In an effort to resolve this dispute, Frederick partnered with two skeptics, Yigal Attali from Duolingo and Maya Bar-Hillel from the University of Jerusalem, to test which of these two theories is right. (Andrew Meyer from The Chinese University of Hong Kong and Daniel Kahneman from Princeton were also part of the research team.) Publishing in the Proceedings of the National Academy of Sciences, the researchers find that the value of the CRT does, in fact, lie in its ability to measure reflectiveness, not simply mathematical aptitude. “In contrast to recent claims,” they write, “the CRT is not just a math test.”

The setup was relatively straightforward. About 4,400 participants sat for two brief tests: first, an eight-question CRT; second, an eight-question math test with problems drawn from the Graduate Record Exam (GRE). The tests were designed to be comparable in difficulty, but only the CRT had a “lure” that caters to participants’ intuition. The GRE was a straightforward math exam.

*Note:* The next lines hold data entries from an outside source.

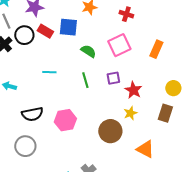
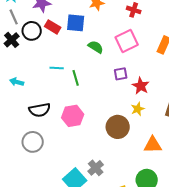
green line: (85, 80) -> (76, 78), moved
orange triangle: (145, 149) -> (153, 145), turned -30

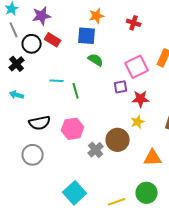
blue square: (76, 23) -> (87, 36), moved
black cross: (12, 40) -> (17, 64), moved
pink square: (127, 41) -> (137, 67), moved
red star: (141, 86) -> (141, 99), turned -30
gray cross: (96, 168) -> (96, 150), moved

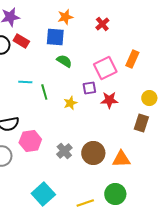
red cross: (134, 23) -> (102, 24), turned 32
yellow star: (138, 122) -> (70, 103), moved
pink hexagon: (73, 129) -> (30, 141), moved
brown circle: (118, 140) -> (93, 153), moved

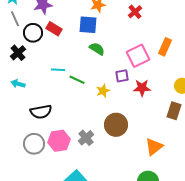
green line: (44, 92) -> (77, 80), turned -49
pink hexagon: (30, 141) -> (59, 141), moved
gray cross: (64, 151) -> (86, 138), moved
brown circle: (93, 153) -> (116, 125), moved
orange triangle: (121, 159) -> (154, 147), turned -36

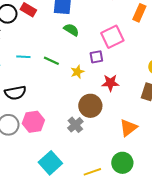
orange rectangle: (165, 47) -> (139, 13), moved
cyan line: (58, 70) -> (23, 57), moved
red star: (142, 88) -> (110, 83), moved
gray cross: (86, 138) -> (75, 125), moved

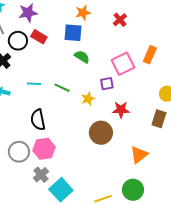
orange rectangle: (139, 13) -> (150, 55), moved
black semicircle: (15, 93) -> (38, 120), moved, turned 90
gray cross: (75, 125) -> (41, 175), moved

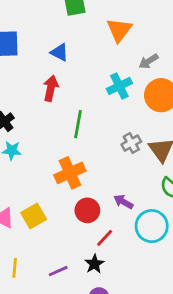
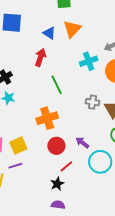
orange triangle: (119, 30) -> (72, 29), moved
green line: (78, 124) -> (57, 85), turned -42
gray cross: (131, 143) -> (92, 102), turned 32
purple line: (58, 271) -> (15, 166), moved

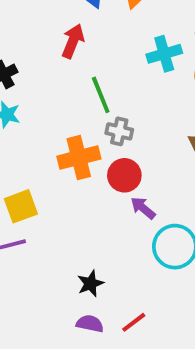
gray cross: (92, 102) -> (119, 131), moved
red circle: (56, 146) -> (124, 175), moved
red line: (66, 166) -> (134, 322), moved

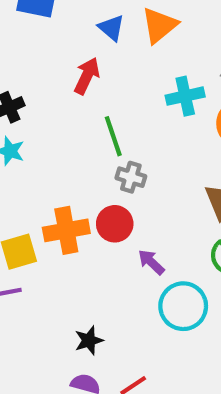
orange cross: (79, 158) -> (66, 230), moved
red circle: (124, 175) -> (115, 224), moved

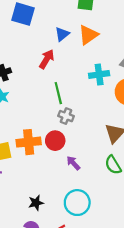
blue triangle: (111, 28) -> (62, 34), turned 35
cyan circle: (183, 306) -> (77, 203), moved

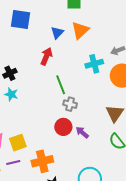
orange cross: (29, 142) -> (42, 161), moved
purple arrow: (73, 163) -> (82, 132), moved

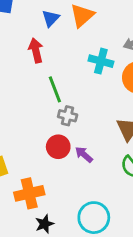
red arrow: (46, 56) -> (36, 51), turned -36
cyan cross: (94, 64) -> (101, 61), turned 30

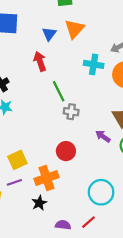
red circle: (58, 147) -> (66, 151), moved
purple arrow: (84, 155) -> (103, 136), moved
black star: (44, 224) -> (39, 203), moved

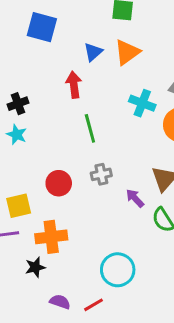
gray cross: (71, 112) -> (101, 174), moved, turned -32
red circle: (66, 151) -> (59, 183), moved

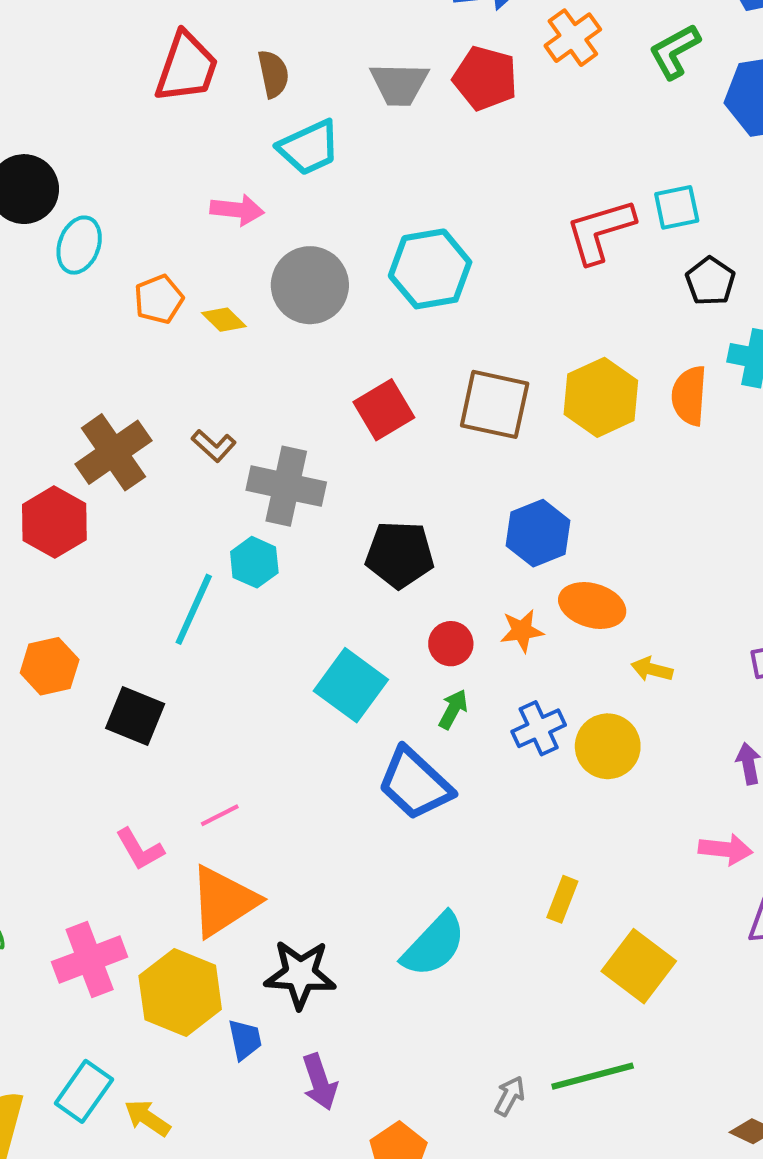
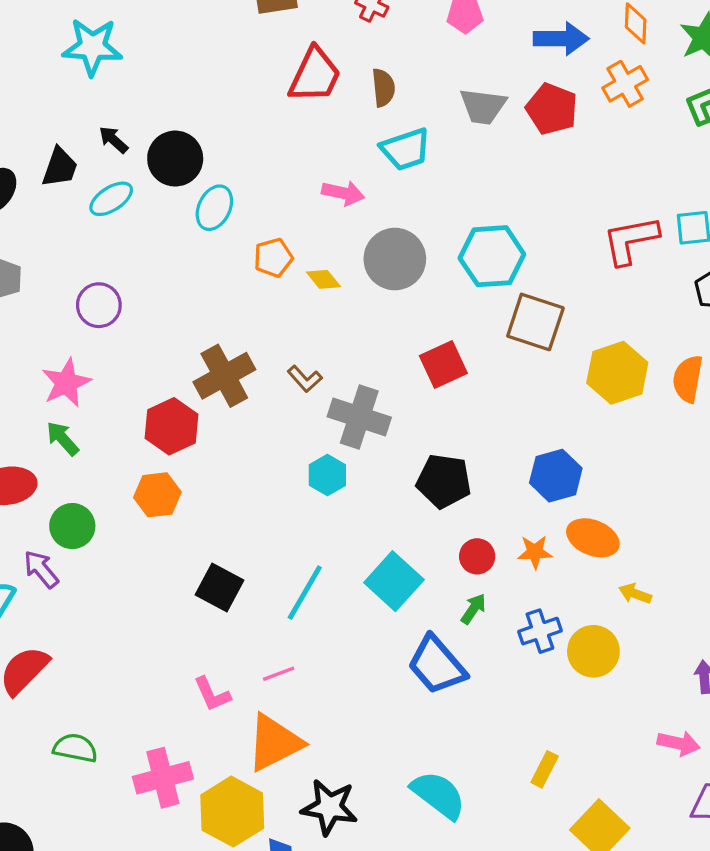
brown square: (495, 404) -> (535, 322), moved
cyan line: (194, 609) -> (305, 593), moved
orange hexagon: (50, 666) -> (157, 495), moved
cyan semicircle: (434, 945) -> (438, 795), turned -102

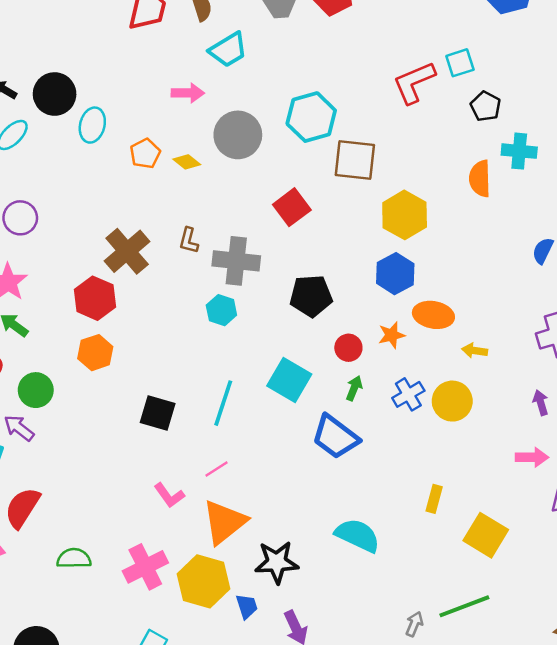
yellow hexagon: (617, 373) -> (405, 215), moved
brown L-shape: (305, 379) -> (189, 241), turned 68

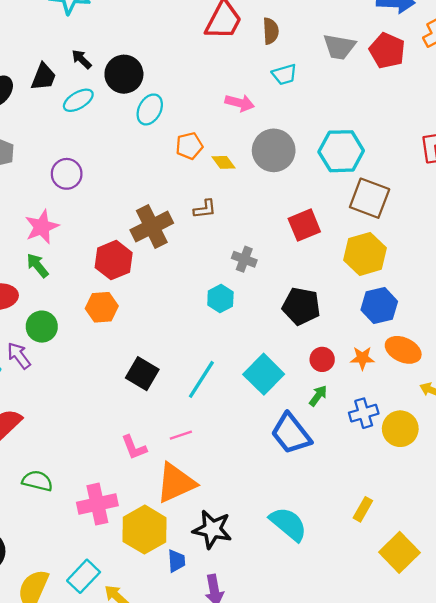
cyan trapezoid: (228, 50) -> (284, 74), size x0.7
yellow hexagon: (405, 215) -> (365, 254), moved
brown L-shape: (189, 241) -> (205, 209), moved, turned -125
gray cross: (236, 261) -> (244, 259), size x0.6

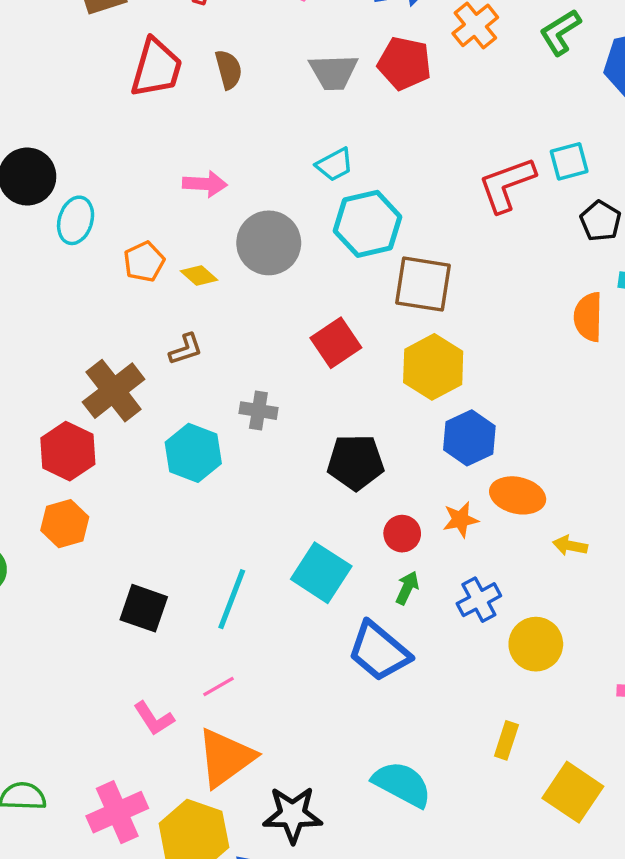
cyan trapezoid: (284, 74) -> (335, 165), moved
cyan hexagon: (220, 299) -> (193, 453), moved, size x1.4
yellow circle: (400, 429) -> (536, 644), moved

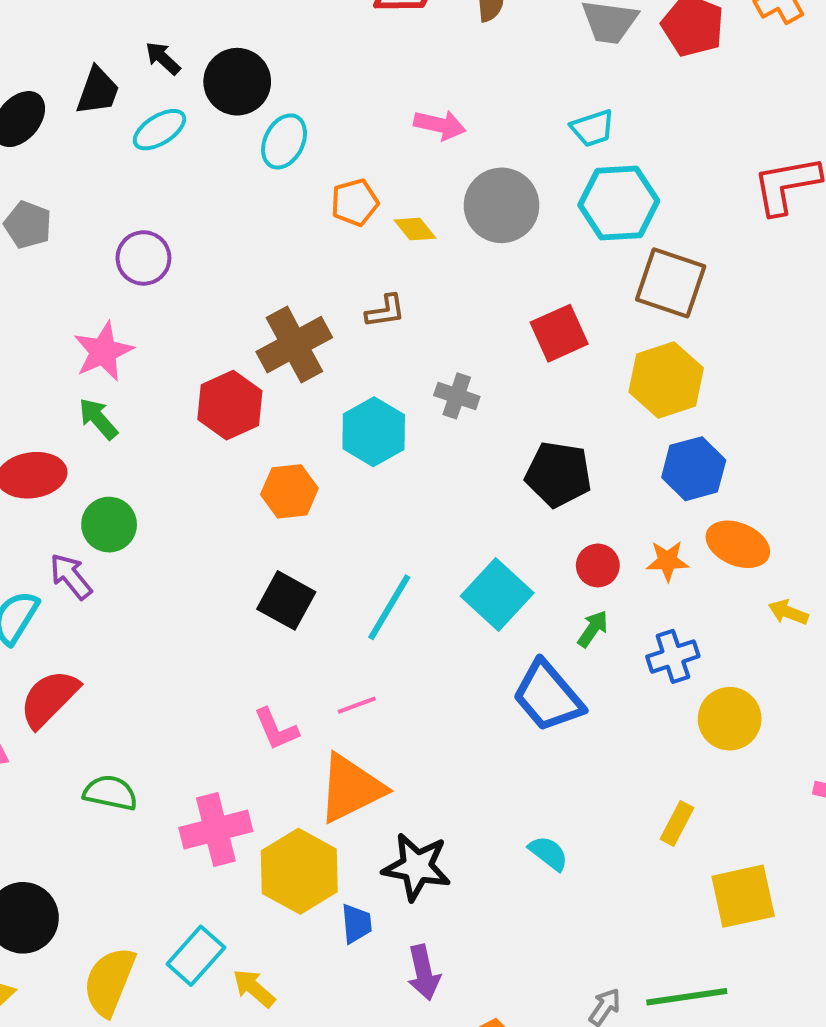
orange hexagon: (65, 524) -> (289, 491), moved
cyan semicircle: (402, 784) -> (548, 853), size x0.6
yellow square: (573, 792) -> (743, 896), turned 34

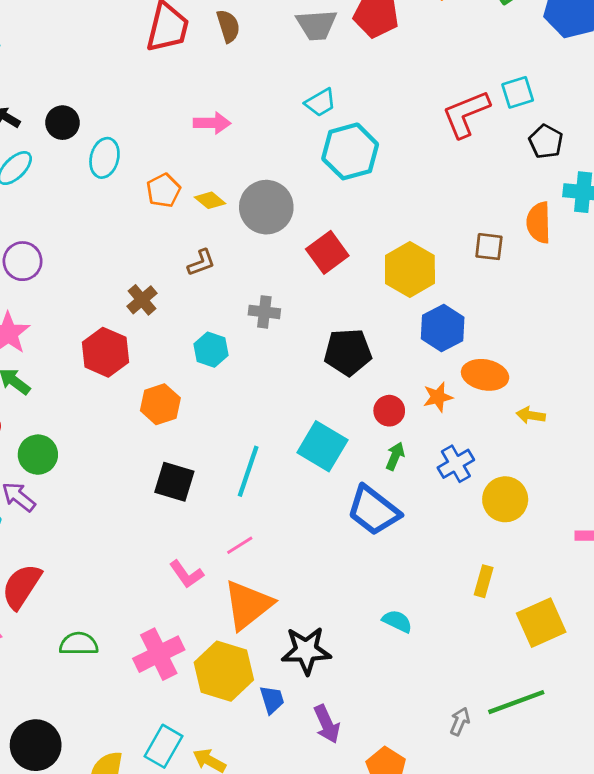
black circle: (237, 82) -> (62, 123), size x0.7
gray circle: (502, 205) -> (266, 207), moved
brown square: (671, 283) -> (489, 247), moved, size x0.6
brown cross: (294, 345) -> (142, 300), size x0.6
cyan hexagon: (374, 432) -> (211, 350), size x0.7

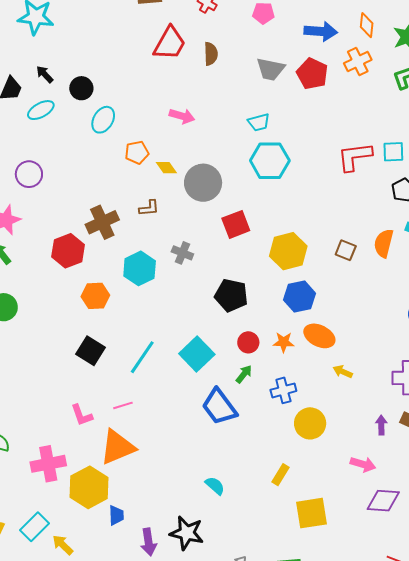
brown cross: (142, 300) -> (102, 222), size x1.5
cyan hexagon: (211, 350) -> (140, 268), size x1.4
black star: (306, 651) -> (187, 533), moved

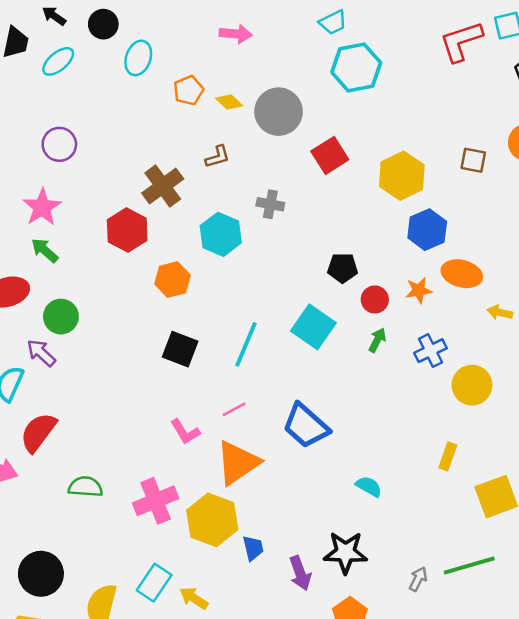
black pentagon: (231, 295) -> (343, 268), moved, size x0.7
blue trapezoid: (219, 407) -> (306, 426), moved

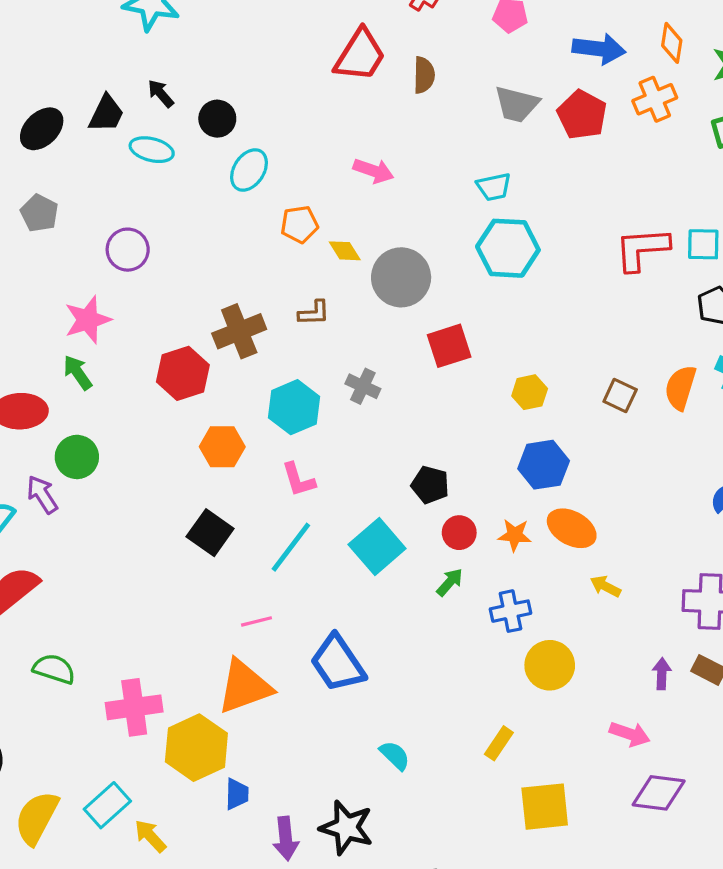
cyan ellipse: (58, 61) -> (152, 150), turned 40
yellow hexagon: (402, 176) -> (530, 392), size x0.6
pink L-shape: (185, 432) -> (298, 480), moved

After the tests, participants took a survey designed to measure four different traits: how much they believed in scientific theories and rejected the paranormal; their preferences regarding time and risk; their reflectiveness (solving non-math problems with false intuitions); and their numeracy, or math ability.

Most fundamentally, scores on the CRT proved better than the math test at predicting these first three traits but worse at predicting numeracy. To further probe these findings, and to specifically examine the role of the intuitive lures in the CRT, the researchers told participants which CRT questions they got wrong and gave them a second chance to answer.

“The second chance CRT should function more like an ordinary math test,” the researchers write. “Telling respondents which items they missed removes the need to spontaneously identify erroneous intuitions but preserves the mathematical requirements of the problems.”

This is, indeed, what they found. Providing participants a chance to revise their answers transformed the CRT into a better predictor of numeracy: those questions that participants answered incorrectly a second time were more likely measuring struggles with the math involved than with false intuitions. The CRT’s value predicting other traits, like reflectiveness, meanwhile, declined when participants were given a second shot.

Researchers looking into cognitive reflection “have typically attempted to assess [it] using tricky math items, but math items nonetheless,” Frederick and his colleagues write. The validation of the CRT as a method for measuring this trait without depending on mathematical proficiency suggests a more generally useful tool. They note that if the test could be made more reliable, perhaps by lengthening it beyond eight questions, it could be a valuable method for measuring “cognitive reflection separately from mathematical ability.”